- Born: 8 April 1886 Nottingham, Nottinghamshire, England
- Died: 5 April 1955 (aged 68) Swindon, Wiltshire, England
- Allegiance: United Kingdom
- Branch: British Army Royal Air Force
- Service years: 1916-1941
- Rank: Group Captain
- Conflicts: First World War Waziristan campaign (1919–20) Second World War
- Awards: Distinguished Service Order Distinguished Flying Cross with Bar Mention in Dispatches

= Horace Percy Lale =

British World War I flying ace

Group Captain Horace Percy Lale (8 April 1886 – 5 April 1955) was a Royal Air Force officer and British World War I flying ace credited with 23 victories.

==First World War==
Lale was commissioned a temporary second lieutenant in the Royal Flying Corps on 26 September 1916. He was appointed a flying officer in the RFC on 3 April 1917, and was appointed a flight commander with the temporary rank of captain on 10 February 1918. Lale was mentioned in despatches in March 1918.

==Interwar years and Second World War==
Lale remained in the Royal Air Force after the war, receiving a permanent commission in the rank of flying officer on 1 August 1919. For distinguished service in the 1919-1920 Waziristan campaign, he was awarded a bar to his DFC in July 1920. He was promoted to flight lieutenant on 1 January 1921, to squadron leader on 1 January 1924 and to wing commander on 1 January 1930. He was promoted to group captain on 1 January 1936. He served through the start of the Second World War, but retired from the RAF on 8 April 1941.

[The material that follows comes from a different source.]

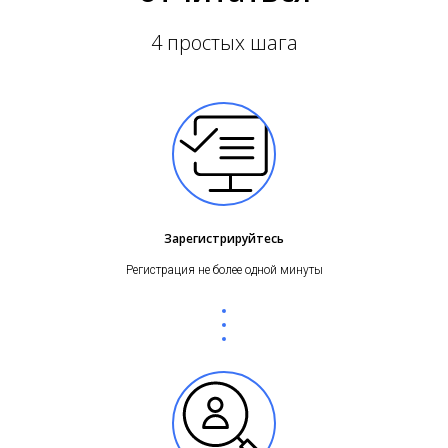
4 простых шага
Зарегистрируйтесь
Регистрация не более одной минуты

==Citation for military decoration==
Distinguished Flying Cross (DFC)

2nd Lieut. (A./Capt.) Horace Percy Lale. (FRANCE)

He has accounted for twelve enemy aeroplanes—five crashed, four shot down in flames, and three driven down out of control. On 6 September he led his patrol of nine machines to the assistance of some formations that were attacked by thirty or forty enemy aircraft; in the engagement he and his Observer accounted for two Fokkers; eventually the enemy was driven off, five of their machines being destroyed and three shot down out of control.